アリエル戦開幕
ミカは誰もいないお城の廊下を歩いていた。魔物すら配置されていない。迷うことなく進み女王の謁見の間にたどり着き大きな扉を開ける。
女王の椅子に1人女性が座っている。
「逃げも隠れもしないってことかな?」
「ああ、必用ないからな。久しいな ルイザ ミカエルの娘」
「今はソフィー テレーゼの娘だけどね」
「そうか、その髪と目の色が完全な堕天使なのか?」
「そうお陰さまでね。アリエルも魔女化とかするの?魔女食いしたんでしょ」
「いや、私は魔女食いをしても魂が馴染まないらしい、多少は強くなったがな。単純な強さならトリスの方が上だ」
「あの狂人の方が上なんだ。そう言えばトリスは?てっきりここにいると思ったけど」
「そう言うな、トリスは私の友だ。あいつは元部下を迎えに行った」
そう言ってアリエルは立ち上がる。
「さて、この状況を止めに来たのだろう。私が説得に応じる事がないのは分かるだろう。力ずくで来い」
「……だね」
ミカは剣を召喚し構える。
「チュトラリー」
アリエルの体を魔方陣がすり抜けるように通りすぎていく。
魔方陣が通りすぎた後、アリエルの体には白銀の鎧が身にまとわれていた。
左手にも白銀の剣が握られ素早い踏み込みから斬撃が放たれミカを襲う。
ミカは火花を散らしながら盾で斬撃を反らし、回転しながら剣で斬りかかる。
その攻撃をアリエルは右手の鎧で受け止めそのまま更に踏み込みタックルでミカを吹き飛ばす。
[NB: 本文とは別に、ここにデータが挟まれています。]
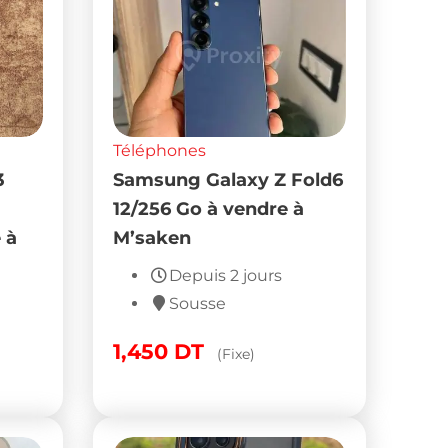
Téléphones
3
Samsung Galaxy Z Fold6
12/256 Go à vendre à
 à
M’saken
Depuis 2 jours
Sousse
1,450
DT
(Fixe)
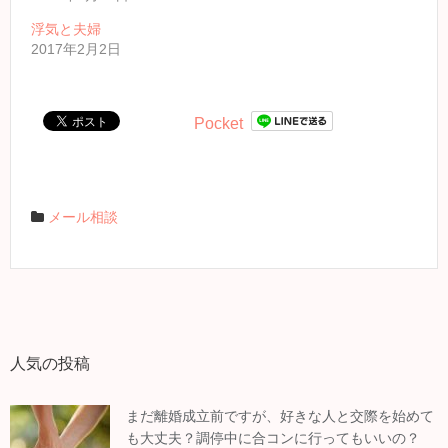
浮気と夫婦
2017年2月2日
Pocket
メール相談
人気の投稿
まだ離婚成立前ですが、好きな人と交際を始めて
も大丈夫？調停中に合コンに行ってもいいの？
空中で回転し体制を立て直しながらリングを5枚投げる。
アリエルを囲うリングから放たれる閃光に合わせ攻撃を仕掛けるが、閃光をものともしない鎧にミカの攻撃は通らない。
「なら、フォルモーント」
ミカの身長よりも高い2メートルはある巨大な剣が召喚され地面に突き刺さる。
「ウイング」
大きな剣に魔法が浮かび剣に黒い羽がはえる。
体格に合わない大きな剣を羽の力を使い振り回す。
その攻撃をアリエルは紙一重で避け的確に反撃をしてくる。
「まだまだいける!ウイング」
両足の踵、両手首に小さな黒い羽を召喚し速度を上げていく。
「堕天使とは面白い物だな。召喚に召喚を重ねれるのか。取り込んだ魂の力を使えると言ったところか」
アリエルの右手に白銀のショートソードが召喚される。
空中からミカが横に回転し勢いを増した巨大な剣が振り下ろされる。
右手のショートソードを頭上に構えると体制を低くして巨大な剣を受け流していく。受け流しきったところで白銀の2本の剣を舞うように縦に回転させる。
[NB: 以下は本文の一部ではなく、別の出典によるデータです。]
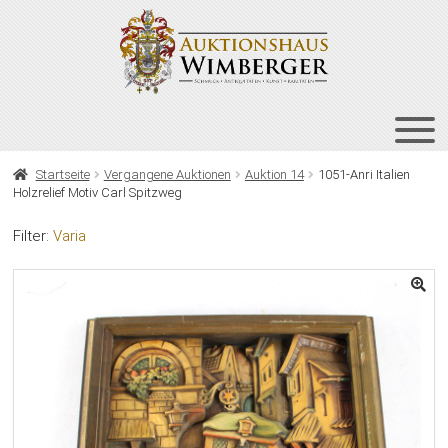
Zur
Zum
Navigation
Inhalt
springen
springen
HOME
Startseite
Vergangene Auktionen
Auktion 14
1051-Anri Italien
Holzrelief Motiv Carl Spitzweg
UNT
AUKTIONEN
AUS
Filter:
Varia
UNT
BIETEN
AUS
UNT
VERGANGENE AUKTIONEN
AUS
ÜBER UNS
KONTAKT
NEWSLETTER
銀色の斬撃が無数走ると大きな剣は半分以上がバラバラに砕ける。
ミカは砕けると同時に2本の剣を両手に持ち攻撃をする。その2本の剣には小さな黒い羽がはえている。
ミカとアリエルの4本の剣がぶつかり合う、その間をミカのリングから放たれる閃光が走る。
剣技の腕はアリエルの方が遥かに上、それを補うように閃光を走らせるが鎧に阻まれるので効果は薄い。
アリエルの剣が振り上げられミカの剣を大きく弾き、腕を上げた状態で無防備になった脇腹を狙う。
ガチィン!
アリエルの剣を羽のはえた盾が防ぐ。
2枚の盾がミカの周りを飛び始める。再びアリエルと斬り合いが始まる。
その最中ミカが羽のはえた短剣を空中に5本投げる。短剣は意思を持ったように飛び始めアリエルを襲う。唯一剥き出しになっている顔をしつこく狙う。
アリエルが無数の斬撃が放つと短剣が吹き飛び地面に落ちる。羽がなくなった短剣は死んだように動かなくなる。
アリエルの剣を飛び回る盾が押さえる。
その隙に大きく間合いをとったミカが大きめのリングを4枚重ね構え閃光を放つ。
いつもより太く大きい閃光が床を剥ぎながらアリエルに向かう。
剣の刃を反らし盾を受け流すと、剣をクロスさせ閃光を4つに斬る。
閃光の1つは地面をえぐり、残り3つはアリエルの後ろの壁を倒壊させ外が見える。
空には映像が映っていて、メサイアとニサがトリスと戦いを繰り広げているのが見える。
ミカとアリエルの居る部屋に金色の線が破れた壁から入ってきて部屋に張り巡らされる。
それと同時に空にミカとアリエルが映し出される。
「投影魔法か。タイスが関わっているようだな」
アリエルが外の映像を見ると少し間を置いて
「ミカ、休憩を兼ねて少し話をしよう」
息を切らすミカにアリエルが話を始める。